La mayor parte del tiempo que pasó como miembro de la fuerza se dedicó
al servicio de relaciones públicas de la policía carioca, algo
así como un oficinista uniformado que se dedicaba a observar a sus compañeros
de trabajo e investigar las tragedias humanas que no estaban en la superficie
de los expedientes. Todo este material fue sedimentando y resultó el
punto de partida de su posterior vocación literaria. Porque en 1958 Fonseca
fue exonerado del cuerpo de la policía para pasar a formar parte del
campo de literatura.
En 1963 publicó Los prisioneros, su primer libro de cuentos, y abrió
una nueva foja en la historia literaria latinoamericana. Desde sus comienzos,
en la década del ‘60, hasta este último libro, la producción
de Fonseca es frondosa y destacablemente buena. Con una postura muy decidida
sobre el papel del literato en la sociedad que queda en evidencia en una cita
de su novela Pasado negro y que dice que “el escritor debe ser esencialmente
un subversivo y su lenguaje no puede ser ni el lenguaje mistificatorio del político
y del educador, ni el represivo del gobernante. Nuestro lenguaje debe ser el
del no conformismo, el de la no falsedad, el de la no opresión”,
Fonseca emprendió, una vez más, la tarea de unir dos pasiones:
la investigación y el género policial.
De cómo Molière murió envenenado
Una reseña sobre una novela policial debe respetar un principio de buena
fe: no contar el final. Pero sí puede hacer dos movimientos al unísono,
a saber: trazar una breve sinopsis argumental y volver a pensar el texto en
la línea de la tradición del género policial. En el caso
de la novela de Fonseca, el final reviste la importancia obligatoria en este
tipo de libros, ya que el desarrollo de latrama casi es un pretexto para dar
una solución, ubicada en las últimas páginas. Respetuosa
del esquema, la novela abre con un narrador que asiste a la muerte del dramaturgo
francés. Luego de la función de la obra El enfermo imaginario,
su autor y protagonista principal –Molière representaba este papel–,
notablemente debilitado, se retira al camerino y le susurra a su amigo Marqués,
narrador y único personaje inventado del texto, que ha sido envenenado.

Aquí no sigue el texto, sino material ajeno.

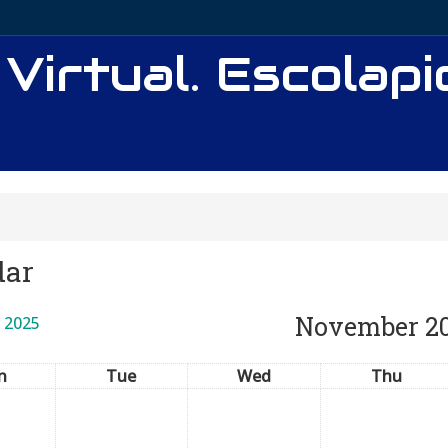
 Virtual. Escolap
dar
November 2
 2025
n
Tue
Wed
Thu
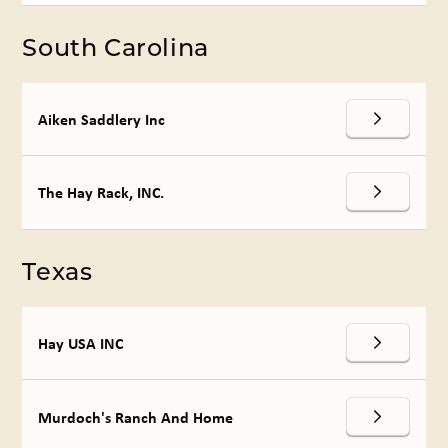
South Carolina
Aiken Saddlery Inc
The Hay Rack, INC.
Texas
Hay USA INC
Murdoch's Ranch And Home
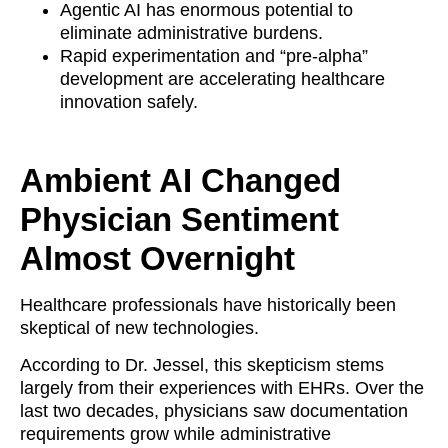
Agentic AI has enormous potential to
eliminate administrative burdens.
Rapid experimentation and “pre-alpha”
development are accelerating healthcare
innovation safely.
Ambient AI Changed
Physician Sentiment
Almost Overnight
Healthcare professionals have historically been
skeptical of new technologies.
According to Dr. Jessel, this skepticism stems
largely from their experiences with EHRs. Over the
last two decades, physicians saw documentation
requirements grow while administrative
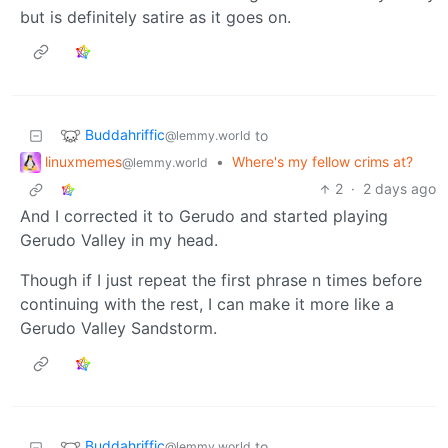
but is definitely satire as it goes on.
Buddahriffic
to
@lemmy.world
linuxmemes
•
Where's my fellow crims at?
@lemmy.world
2
·
2 days ago
And I corrected it to Gerudo and started playing
Gerudo Valley in my head.
Though if I just repeat the first phrase n times before
continuing with the rest, I can make it more like a
Gerudo Valley Sandstorm.
Buddahriffic
to
@lemmy.world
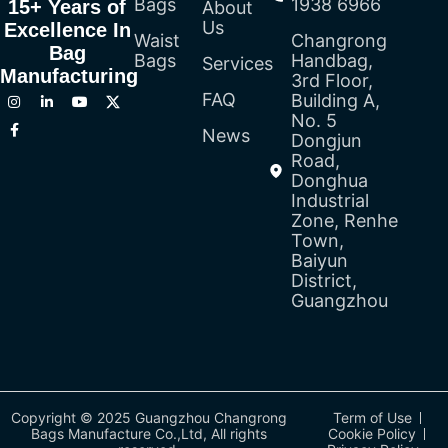
Bags
1938 6966
15+ Years of
About
Us
Excellence In
Waist
Changrong
Bag
Bags
Handbag,
Services
Manufacturing
3rd Floor,
FAQ
Building A,
No. 5
News
Dongjun
Road,
Donghua
Industrial
Zone, Renhe
Town,
Baiyun
District,
Guangzhou
Copyright © 2025 Guangzhou Changrong
Term of Use
Bags Manufacture Co.,Ltd, All rights
Cookie Policy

Jean Baptiste Poquelin muere en pecado, ya que el Marqués no logra que
ningún religioso le dé la extremaunción. ¿Por qué
no buscó un médico para la urgencia y salió disparado en
busca de un cura? Es la pregunta que este personaje se hace, con culpa y sorpresa.

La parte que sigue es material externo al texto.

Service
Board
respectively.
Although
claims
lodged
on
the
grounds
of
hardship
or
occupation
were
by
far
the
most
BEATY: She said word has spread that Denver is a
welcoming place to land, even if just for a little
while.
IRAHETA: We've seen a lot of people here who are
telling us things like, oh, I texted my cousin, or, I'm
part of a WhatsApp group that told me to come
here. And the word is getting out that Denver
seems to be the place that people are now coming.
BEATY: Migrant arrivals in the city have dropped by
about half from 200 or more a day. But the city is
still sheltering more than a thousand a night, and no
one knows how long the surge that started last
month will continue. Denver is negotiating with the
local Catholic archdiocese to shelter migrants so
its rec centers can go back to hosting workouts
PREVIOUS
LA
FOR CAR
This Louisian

A partir de este momento comienza el relato de la investigación. Develar
quién mató a Molière no parece tarea fácil, ya que
el comediante tenía enemigos por todas partes. En sus farsas no se privó
de criticar a todos y cada uno: impúdicos arribistas, religiosos hipócritas,
médicos inescrupulosos e ignorantes. Sumado a esto, la envidia de los
otros autores de teatro que no la pasaban nada bien con el éxito del
autor de Tartufo. De aquí en más, el narrador sigue varias pistas
con bastante poca arte para la investigación: “Jamás podría
desempeñar un oficio como el de La Reyne (jefe de policía de París),
pues me falta la capacidad de establecer los nexos más simples entre
datos disponibles para la solución de un enigma”, se disculpa el
supuesto detective de esta novela.
Por lo tanto, contando con tan pocos recursos, la novela hace otro movimiento
mucho más interesante. Si nos interesamos por el policial, el caso se
resuelve con el potente motor que alguna vez prendió Edgar Allan Poe
sin prever que inauguraba un género nuevo, sin saber la vasta sombra
que esa historia proyectaría, como explicó alguna vez Bioy Casares.
A lo que se dedica Fonseca, entonces, es a la reconstrucción de una época.

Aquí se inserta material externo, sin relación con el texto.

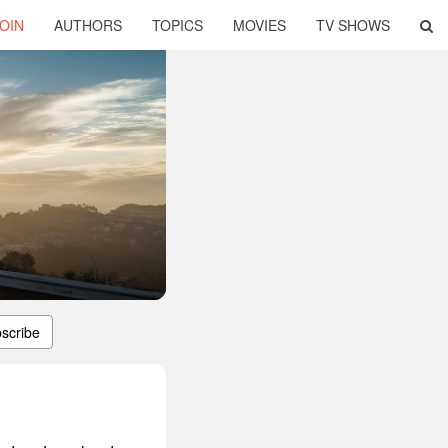
OIN
AUTHORS
TOPICS
MOVIES
TV SHOWS
scribe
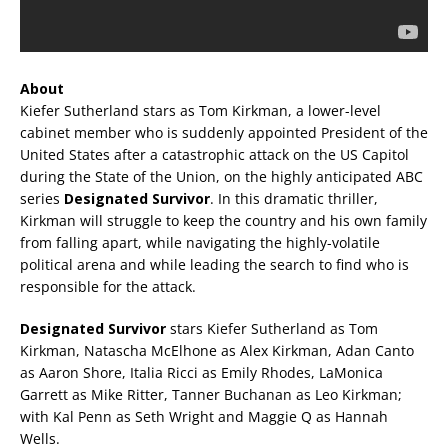
About
Kiefer Sutherland stars as Tom Kirkman, a lower-level
cabinet member who is suddenly appointed President of the
United States after a catastrophic attack on the US Capitol
during the State of the Union, on the highly anticipated ABC
series
Designated Survivor
. In this dramatic thriller,
Kirkman will struggle to keep the country and his own family
from falling apart, while navigating the highly-volatile
political arena and while leading the search to find who is
responsible for the attack.
Designated Survivor
stars Kiefer Sutherland as Tom
Kirkman, Natascha McElhone as Alex Kirkman, Adan Canto
as Aaron Shore, Italia Ricci as Emily Rhodes, LaMonica
Garrett as Mike Ritter, Tanner Buchanan as Leo Kirkman;
with Kal Penn as Seth Wright and Maggie Q as Hannah
Wells.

Al delicado entorno de intrigas, muertes, amantes y hechiceras que convivían,
no sin tensión, durante el reinado de Luis XIV. Es la historia de la
Compañía de Molière, tan conocida como la Troupe de Roi,
ya que el rey se encargó de patrocinarla y el éxito se llevó
la vida de su creador.
La isla
Es lícito especular que para el escritor cubano Leonardo Padura Fuentes,
autor de Adiós, Hemingway, siempre es un desafío abordar el género
policial. No tanto por su propia obra narrativa, que ha incursionado en las
novelas de detectives, obteniendo el Premio Internacional de Novela Negra en
1995 por Máscaras y el Premio Hammett en 1998 por Paisaje de otoño,
entre otros, sino porque vive y escribe en un país que no le ha dado
mucha importancia a la literatura policial.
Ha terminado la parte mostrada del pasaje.